Shuhai Zhang, Feng Liu, Jiahao Yang, Yifan Yang, Changsheng Li, Bo Han, Mingkui Tan

Abstract: Adversarial detection aims to determine whether a given sample is an adversarial one based on the discrepancy between natural and adversarial distributions. Unfortunately, estimating or comparing two data distributions is extremely difficult, especially in high-dimension spaces. Recently, the gradient of log probability density (a.k.a., score) w.r.t. the sample is used as an alternative statistic to compute. However, we find that the score is sensitive in identifying adversarial samples due to insufficient information with one sample only. In this paper, we propose a new statistic called expected perturbation score (EPS), which is essentially the expected score of a sample after various perturbations. Specifically, to obtain adequate information regarding one sample, we perturb it by adding various noises to capture its multi-view observations. We theoretically prove that EPS is a proper statistic to compute the discrepancy between two samples under mild conditions. In practice, we can use a pre-trained diffusion model to estimate EPS for each sample. Last, we propose an EPS-based adversarial detection (EPS-AD) method, in which we develop EPS-based maximum mean discrepancy (MMD) as a metric to measure the discrepancy between the test sample and natural samples. We also prove that the EPS-based MMD between natural and adversarial samples is larger than that among natural samples. Extensive experiments show the superior adversarial detection performance of our EPS-AD.

Requirements

An RTX 3090 with 24 GB of memory.
Python 3.7
Pytorch 1.7.1

Data and pre-trained models

Note that you have to put the datasets in the ./dataset directory.
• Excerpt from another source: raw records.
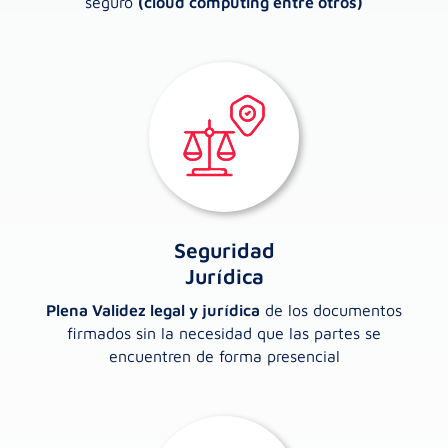
seguro
(cloud computing entre otros)
Seguridad
Jurídica
Plena Validez legal y jurídica
de los documentos
firmados sin la necesidad que las partes se
encuentren de forma presencial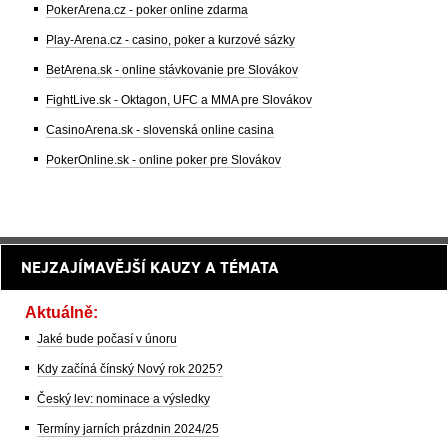
PokerArena.cz - poker online zdarma
Play-Arena.cz - casino, poker a kurzové sázky
BetArena.sk - online stávkovanie pre Slovákov
FightLive.sk - Oktagon, UFC a MMA pre Slovákov
CasinoArena.sk - slovenská online casina
PokerOnline.sk - online poker pre Slovákov
NEJZAJÍMAVĚJŠÍ KAUZY A TÉMATA
Aktuálně:
Jaké bude počasí v únoru
Kdy začíná čínský Nový rok 2025?
Český lev: nominace a výsledky
Termíny jarních prázdnin 2024/25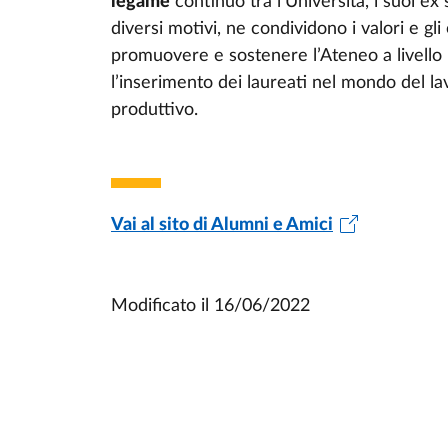
legame
continuo tra l’Università, i suoi ex
diversi motivi, ne condividono i valori e gli
promuovere e sostenere l’Ateneo a livello l
l’inserimento dei laureati nel mondo del la
produttivo.
Vai al sito di Alumni e Amici
Modificato il
16/06/2022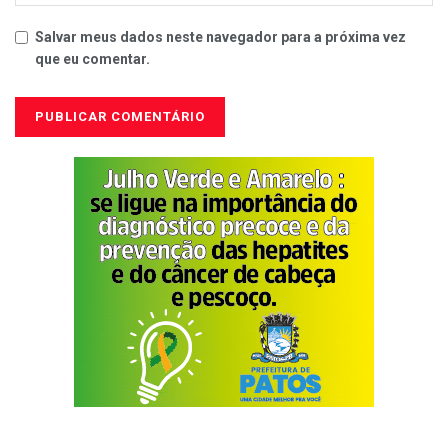
Salvar meus dados neste navegador para a próxima vez
que eu comentar.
For the pre-trained diffusion models, you need to first download them from the following links and put them in the ./pretrained directory:

Score SDE for CIFAR-10: (vp/cifar10_ddpmpp_deep_continuous: download link)
Guided Diffusion for ImageNet: (256x256 diffusion unconditional: download link)

For the checkpoint of the trained kernels on Cifar and ImageNet:

You need to put the kernel on Cifar in the net_D/cifar/8 directory and the kernel on ImageNet in the net_D/imagenet/6 directory.

Environment of EPS-AD

You have to create a virtual environment and set up libraries needed for training and evaluation.
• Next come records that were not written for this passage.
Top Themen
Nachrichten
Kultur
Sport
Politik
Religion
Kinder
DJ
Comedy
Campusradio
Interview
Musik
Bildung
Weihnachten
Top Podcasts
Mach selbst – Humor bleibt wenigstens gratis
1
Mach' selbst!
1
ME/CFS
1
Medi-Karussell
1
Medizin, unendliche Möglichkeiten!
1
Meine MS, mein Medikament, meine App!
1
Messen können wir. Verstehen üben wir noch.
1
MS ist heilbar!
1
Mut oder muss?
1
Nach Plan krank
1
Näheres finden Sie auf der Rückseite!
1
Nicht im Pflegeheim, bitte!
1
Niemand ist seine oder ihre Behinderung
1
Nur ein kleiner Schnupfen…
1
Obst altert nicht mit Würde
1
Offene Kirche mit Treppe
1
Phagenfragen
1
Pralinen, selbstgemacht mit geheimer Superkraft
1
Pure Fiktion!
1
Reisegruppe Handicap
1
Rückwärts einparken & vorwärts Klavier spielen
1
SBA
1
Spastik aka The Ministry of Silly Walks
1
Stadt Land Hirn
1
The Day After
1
conda env create -f epsad.yaml
pip install git+https://github.com/RobustBench/robustbench.git

Quick start

You can use your preferred image folders to run the following commands. Before running the commands, you need to download the pre-trained diffusion models and kernels, and put them in the obove corresponding directory.

1. Detecting the clean samples on CIFAR-10.

python test_demo.py \
  --id 8 \
  --num_sub 500 \
  --adv_batch_size 500 \
  --detection_datapath '.\' \
  --diffuse_t 20 \
  --perb_image \
  --epsilon 0.00392 \
  --domain cifar10 \
  --dataset cifar \
  --loader None \
  --clean_score_flag

Note that You can specify your preferred loader using "--loader". You can also use "--attack_methods FGSM_L2" to specify the attack methods, such as FGSM, PGD, and remove the flag "--clean_score_flag" to detect the adversarial samples.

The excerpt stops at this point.